L’outil a d’abord été pensé pour aider les producteurs, qui sont en cave particulière, cave coopérative, CUMA… Je plaide pour qu’il y ait des réponses aux demandes des caves coopératives. Le ministre a annoncé que les caves coopératives seraient éligibles à la transformation des Prêts Garantis par l’État (PGE) en prêts bonifiés. Avec les caves coopératives, la filière demande aussi des aides aval (comme lors du gel 2021, demande aussi portée par le secteur des fruits et légumes) et une aide au stockage privé (qui est demandé par les metteurs en marché, comme ils l’ont exprimé lors du conseil spécialisé de ce 7 février). Nous attendons les retours de la Commission Européenne sur ces points. Elle doit aussi répondre aux demandes sur l’arrachage temporaire (avec une replantation différée de 8 ans ou un arrachage définitif).
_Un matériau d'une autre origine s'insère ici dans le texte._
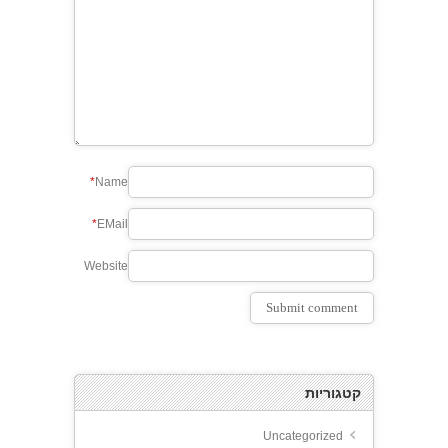
*
Name
*
EMail
Website
קטגוריות
Uncategorized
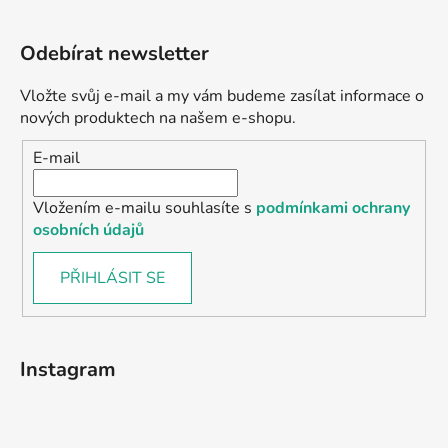
Odebírat newsletter
Vložte svůj e-mail a my vám budeme zasílat informace o
nových produktech na našem e-shopu.
E-mail
Vložením e-mailu souhlasíte s
podmínkami ochrany
osobních údajů
PŘIHLÁSIT SE
Instagram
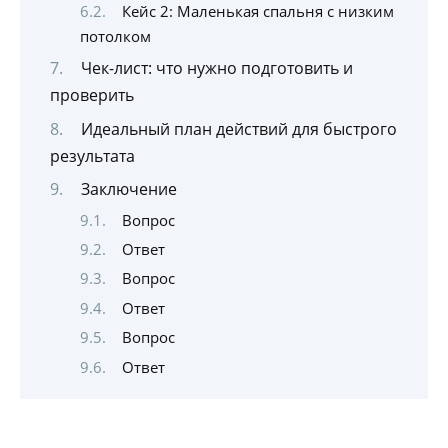
Кейс 2: Маленькая спальня с низким
потолком
Чек-лист: что нужно подготовить и
проверить
Идеальный план действий для быстрого
результата
Заключение
Вопрос
Ответ
Вопрос
Ответ
Вопрос
Ответ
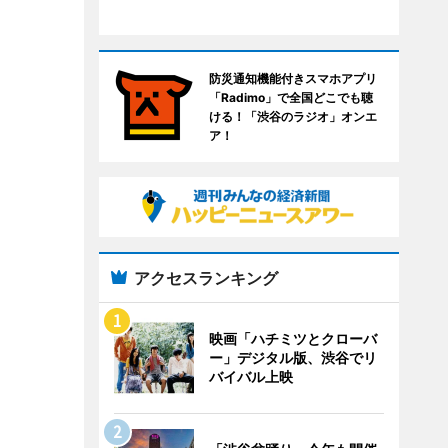
防災通知機能付きスマホアプリ
「Radimo」で全国どこでも聴
ける！「渋谷のラジオ」オンエ
ア！
アクセスランキング
映画「ハチミツとクローバ
ー」デジタル版、渋谷でリ
バイバル上映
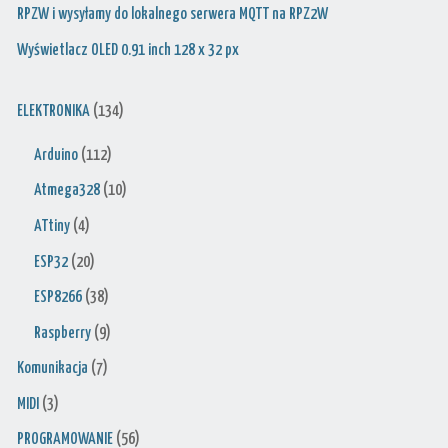
RPZW i wysyłamy do lokalnego serwera MQTT na RPZ2W
Wyświetlacz OLED 0.91 inch 128 x 32 px
ELEKTRONIKA
(134)
Arduino
(112)
Atmega328
(10)
ATtiny
(4)
ESP32
(20)
ESP8266
(38)
Raspberry
(9)
Komunikacja
(7)
MIDI
(3)
PROGRAMOWANIE
(56)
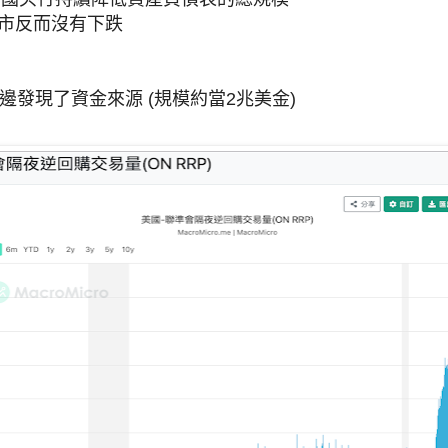
股市反而沒有下跌
邊發現了資金來源 (規模約當2兆美金)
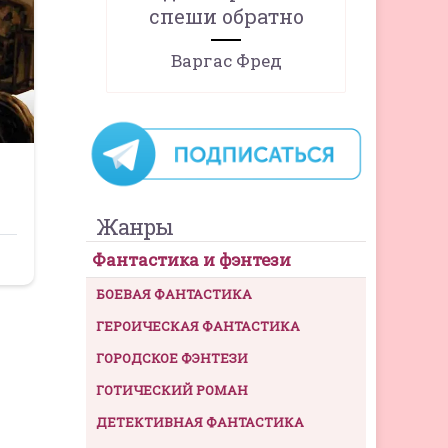
спеши обратно
Варгас Фред
Жанры
Фантастика и фэнтези
БОЕВАЯ ФАНТАСТИКА
ГЕРОИЧЕСКАЯ ФАНТАСТИКА
ГОРОДСКОЕ ФЭНТЕЗИ
ГОТИЧЕСКИЙ РОМАН
ДЕТЕКТИВНАЯ ФАНТАСТИКА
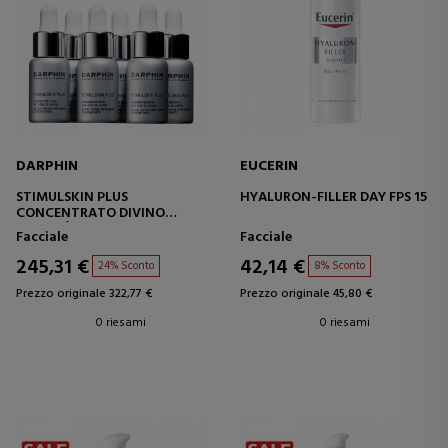
DARPHIN
EUCERIN
STIMULSKIN PLUS
HYALURON-FILLER DAY FPS 15
CONCENTRATO DIVINO
ANTIETÀ 28 GIORNI
Facciale
Facciale
245,31 €
42,14 €
24% Sconto
8% Sconto
Prezzo originale 322,77 €
Prezzo originale 45,80 €
0 riesami
0 riesami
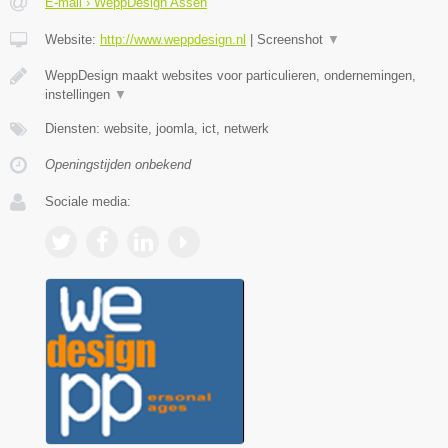
E-mail › WeppDesign Assen
Website:
http://www.weppdesign.nl
|
Screenshot
▼
WeppDesign maakt websites voor particulieren, ondernemingen,
instellingen
▼
Diensten: website, joomla, ict, netwerk
Openingstijden onbekend
Sociale media:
Je plaide d’ailleurs pour une aide à la restructuration des coopératives de leurs outils de production face à cette réduction du potentiel de productin. Il y a une difficulté de temporalité, les vignerons sont dans l’urgence, mais le temps communautaire n’est pas celui de l’immédiateté.
En termes de réactivité, le gouvernement ne s’est-il pas montré trop ambitieux en annonçant un fonds d’urgence ouvrant ce lundi 5 février (ce qui n’a pas été le cas) pour de premiers versements avant le salon de l’Agriculture (ouvrant ce samedi 24 février) ?
Les premiers versements devraient avoir lieu d’ici le Salon International de l’Agriculture (SIA). L’ouverture de la plateforme n’a pas eu lieu lundi, mais on l’attend d’ici la fin de semaine. Cet outil en ligne sera ouvert 15 jours pour de premiers versements d’ici la fin du mois sur les baisses de production. Il faudra plus temps pour l’année blanche, comme cela nécessitera des échanges avec les banques.
S’il y a l’urgence de court-terme, la filière présentait ce mardi 6 février son plan stratégique au ministre pour se projeter sur le moyen-terme.
On a toujours impression d’être un pompier qui se bat pour obtenir des actions du gouvernement face au conjoncturel. Il y a aussi l’obligation de mettre en place une stratégie de conquête de parts de marché avec toute la filière. Il faut des outils structurels : le plan de filière se concentre sur ces éléments.
D’après la circulaire ministérielle du 5 février consultée par Vitisphere et ici représentés en infographie, les 27 départements aidés sont : Alpes de Hautes-Provence (98 000 €), Hautes-Alpes (13 000 €), Alpes-Maritimes (5 000 €), Ardèche (1,45 million €), Ariège (3 000 €), Aude (9,23 millions €), Aveyron (37 000 €), Bouches-du-Rhône (1,7 million €), Dordogne (1,41 million €), Drôme (1,83 million €), Gard (8,53 millions €), Haute-Garonne (180 000 €), Gers (5,03 millions €), Gironde (14,24 millions €), Hérault (13 millions €), Landes (340 000 €), Lot (730 000 €), Lot-et-Garonne (970 000 €), Lozère (1 000 €), Pyrénées-Atlantiques (260 000 €), Hautes-Pyrénées (30 000 €), Pyrénées-Orientales (1,91 million €), Rhône (2,42 millions €), Tarn (1,15 million €), Tarn-et-Garonne (230 000 €), Var (3,23 millions €) et Vaucluse (4,78 millions €).